Aliases for CCN6 Gene
External Ids for CCN6 Gene
Previous HGNC Symbols for CCN6 Gene
This gene encodes a member of the WNT1 inducible signaling pathway (WISP) protein subfamily, which belongs to the connective tissue growth factor (CTGF) family. WNT1 is a member of a family of cysteine-rich, glycosylated signaling proteins that mediate diverse developmental processes. The CTGF family members are characterized by four conserved cysteine-rich domains: insulin-like growth factor-binding domain, von Willebrand factor type C module, thrombospondin domain and C-terminal cystine knot-like domain. This gene is overexpressed in colon tumors. It may be downstream in the WNT1 signaling pathway that is relevant to malignant transformation. Mutations of this gene are associated with progressive pseudorheumatoid dysplasia, an autosomal recessive skeletal disorder, indicating that the gene is essential for normal postnatal skeletal growth and cartilage homeostasis. Multiple transcript variants encoding different isoforms have been found for this gene. [provided by RefSeq, Jul 2008]
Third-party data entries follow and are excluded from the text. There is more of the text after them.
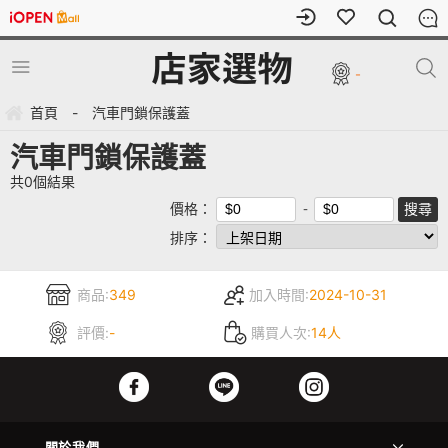
-
首頁
-
汽車門鎖保護蓋
汽車門鎖保護蓋
共
0
個結果
價格：
排序：
商品:
349
加入時間:
2024-10-31
評價:
-
購買人次:
14人
關於我們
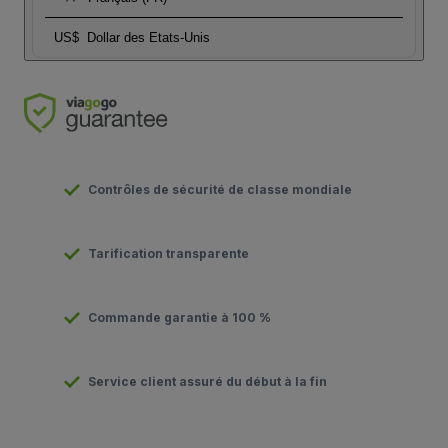
US$
Dollar des Etats-Unis
Contrôles de sécurité de classe mondiale
Tarification transparente
Commande garantie à 100 %
Service client assuré du début à la fin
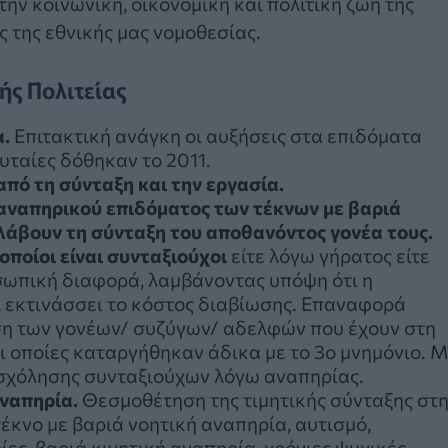
ην κοινωνική, οικονομική και πολιτική ζωή της
ς της εθνικής μας νομοθεσίας.
ής Πολιτείας
α.
Επιτακτική ανάγκη οι αυξήσεις στα επιδόματα
υταίες δόθηκαν το 2011.
πό τη σύνταξη και την εργασία.
αναπηρικού επιδόματος των τέκνων με βαριά
λάβουν τη σύνταξη του αποθανόντος γονέα τους.
ποίοι είναι συνταξιούχοι
είτε λόγω γήρατος είτε
σωπική διαφορά, λαμβάνοντας υπόψη ότι η
 εκτινάσσει το κόστος διαβίωσης. Επαναφορά
ση των γονέων/ συζύγων/ αδελφών που έχουν στη
ι οποίες καταργήθηκαν άδικα με το 3ο μνημόνιο. 
σχόλησης συνταξιούχων λόγω αναπηρίας.
αναπηρία.
Θεσμοθέτηση της τιμητικής σύνταξης στ
έκνο με βαριά νοητική αναπηρία, αυτισμό,
ς, βαριά κινητική αναπηρία, χρόνιες ψυχικές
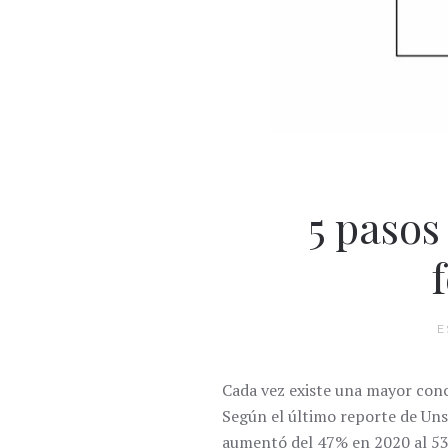
5 pasos
E
Cada vez existe una mayor conci
Según el último reporte de Uns
aumentó del 47% en 2020 al 53%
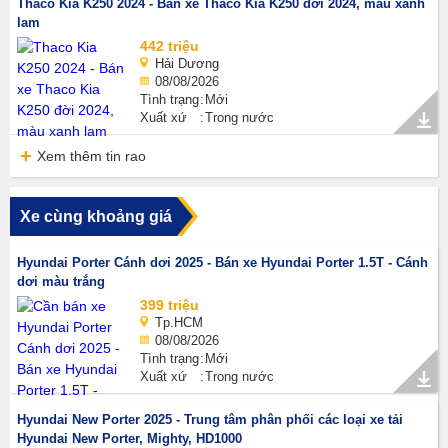
Thaco Kia K250 2024 - Bán xe Thaco Kia K250 đời 2024, màu xanh
lam
442 triệu
Hải Dương
08/08/2026
Tình trạng
Mới
Xuất xứ
Trong nước
Xem thêm tin rao
Xe cùng khoảng giá
Hyundai Porter Cánh dơi 2025 - Bán xe Hyundai Porter 1.5T - Cánh
dơi màu trắng
399 triệu
Tp.HCM
08/08/2026
Tình trạng
Mới
Xuất xứ
Trong nước
Hyundai New Porter 2025 - Trung tâm phân phối các loại xe tải
Hyundai New Porter, Mighty, HD1000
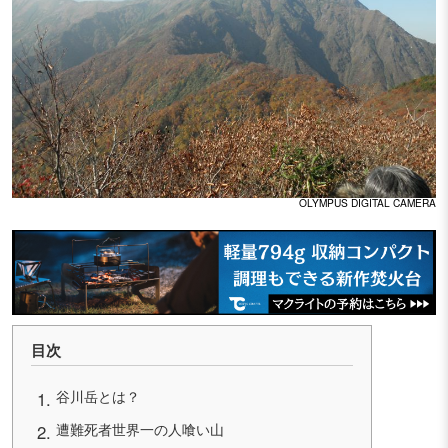
OLYMPUS DIGITAL CAMERA
目次
谷川岳とは？
遭難死者世界一の人喰い山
GeneCards Summary for CCN6 Gene
CCN6 (Cellular Communication Network Factor 6) is a Protein Coding gene. Diseases associated with CCN6 include Progressive Pseudorheumatoid Dysplasia and Spondyloepiphyseal Dysplasia Tarda, Autosomal Recessive. An important paralog of this gene is CCN4.
UniProtKB/Swiss-Prot Summary for CCN6 Gene
Plays a role in mitochondrial electron transport and mitochondrial respiration (PubMed:27252383). Through its regulation of the mitochondrial function may play a role in normal postnatal skeletal growth and cartilage homeostasis (PubMed:27252383, PubMed:10471507).